Author: Pellet, J.; Tafforeau, L.; Lucas-Hourani, M.; Navratil, V.; Meyniel, L.; Achaz, G.; Guironnet-Paquet, A.; Aublin-Gex, A.; Caignard, G.; Cassonnet, P.; Chaboud, A.; Chantier, T.; Deloire, A.; Demeret, C.; Le Breton, M.; Neveu, G.; Jacotot, L.; Vaglio, P.; Delmotte, S.; Gautier, C.; Combet, C.; Deleage, G.; Favre, M.; Tangy, F.; Jacob, Y.; Andre, P.; Lotteau, V.; Rabourdin-Combe, C.; Vidalain, P. O.

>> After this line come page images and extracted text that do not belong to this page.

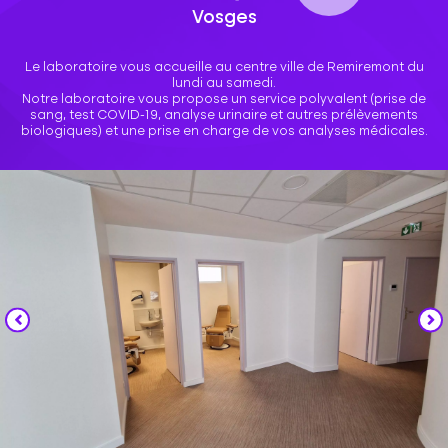
Vosges
Le laboratoire vous accueille au centre ville de Remiremont du
lundi au samedi.
Notre laboratoire vous propose un service polyvalent (prise de
sang, test COVID-19, analyse urinaire et autres prélèvements
biologiques) et une prise en charge de vos analyses médicales.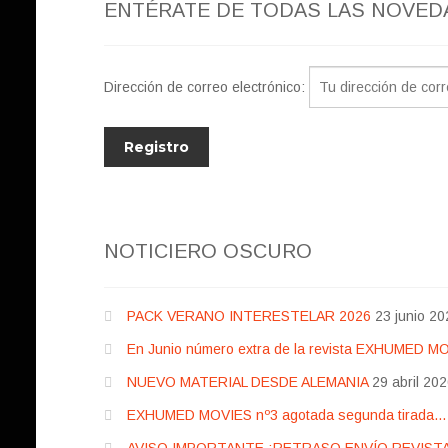
ENTÉRATE DE TODAS LAS NOVED
Dirección de correo electrónico:
NOTICIERO OSCURO
PACK VERANO INTERESTELAR 2026
23 junio 20
En Junio número extra de la revista EXHUMED M
NUEVO MATERIAL DESDE ALEMANIA
29 abril 20
EXHUMED MOVIES nº3 agotada segunda tirada… pr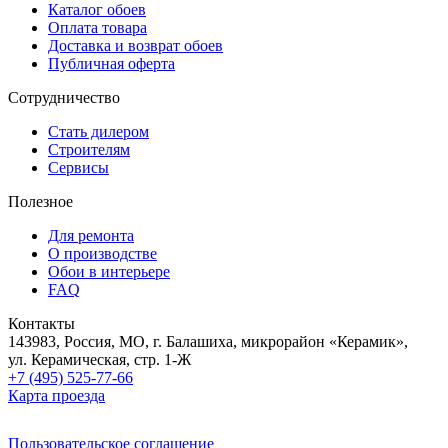
Каталог обоев
Оплата товара
Доставка и возврат обоев
Публичная оферта
Сотрудничество
Стать дилером
Строителям
Сервисы
Полезное
Для ремонта
О производстве
Обои в интерьере
FAQ
Контакты
143983, Россия, МО, г. Балашиха, микрорайон «Керамик»,
ул. Керамическая, стр. 1-Ж
+7 (495) 525-77-66
Карта проезда
Пользовательское соглашение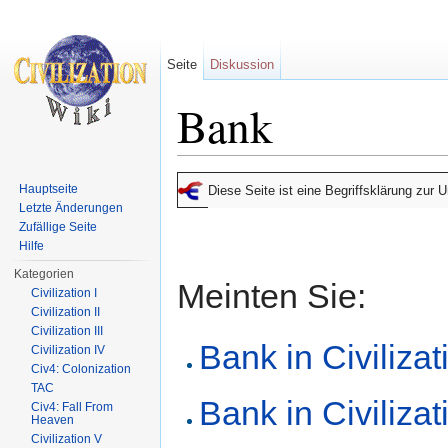
Seite
Diskussion
Bank
Wechseln zu:
Navigation
,
Suche
Hauptseite
Diese Seite ist eine Begriffsklärung zur
Letzte Änderungen
Zufällige Seite
Hilfe
Kategorien
Meinten Sie:
Civilization I
Civilization II
Civilization III
Bank in Civilizat
Civilization IV
Civ4: Colonization
TAC
Bank in Civilizat
Civ4: Fall From
Heaven
Civilization V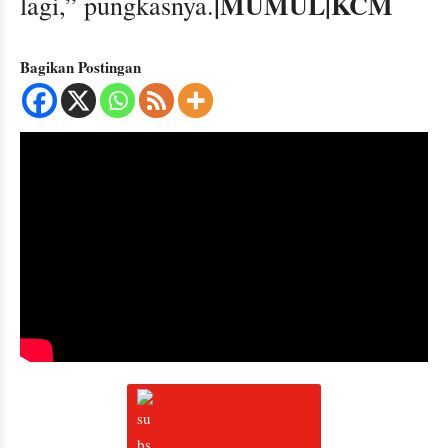
|MUMUL|KCM
lagi,” pungkasnya.
Bagikan Postingan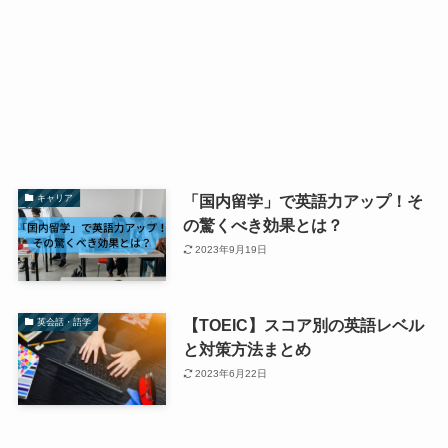
「国内留学」で英語力アップ！そ
キャリア
の驚くべき効果とは？
2023年9月19日
【TOEIC】スコア別の英語レベル
英会話・語学
と対策方法まとめ
2023年6月22日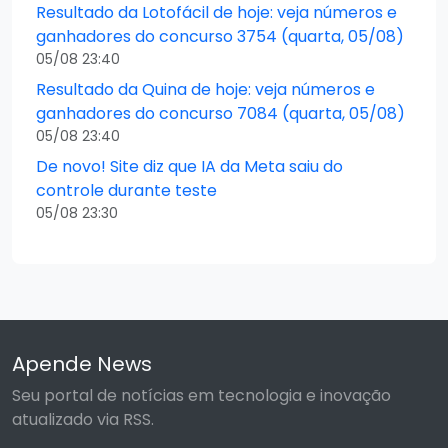
Resultado da Lotofácil de hoje: veja números e
ganhadores do concurso 3754 (quarta, 05/08)
05/08 23:40
Resultado da Quina de hoje: veja números e
ganhadores do concurso 7084 (quarta, 05/08)
05/08 23:40
De novo! Site diz que IA da Meta saiu do
controle durante teste
05/08 23:30
Apende News
Seu portal de notícias em tecnologia e inovação
atualizado via RSS.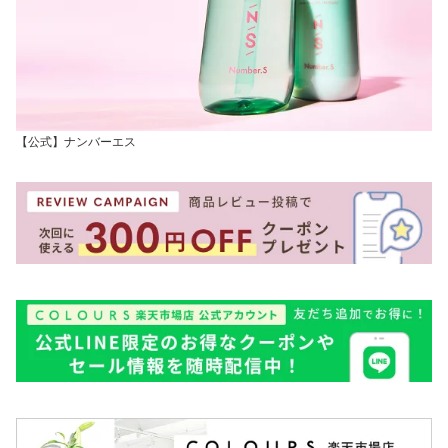
【公式】ナンバーエス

Title: ViralORFeome: an integrated database to generate a versatile collection of viral ORFs Document date: 2009_12_8
ID: sbnnh2mm_1
Snippet: The number of viral genomic sequences available in public databases has increased exponentially, opening new perspectives to understand genetic basis and functional mechanisms that underlie virus replication, pathogenesis and evolution. In particular, this enabled to establish for each virus a list of potential regulatory and expressed sequences, a framework often referred as the 'parts list' of biological systems (1) . Current investigations aim.....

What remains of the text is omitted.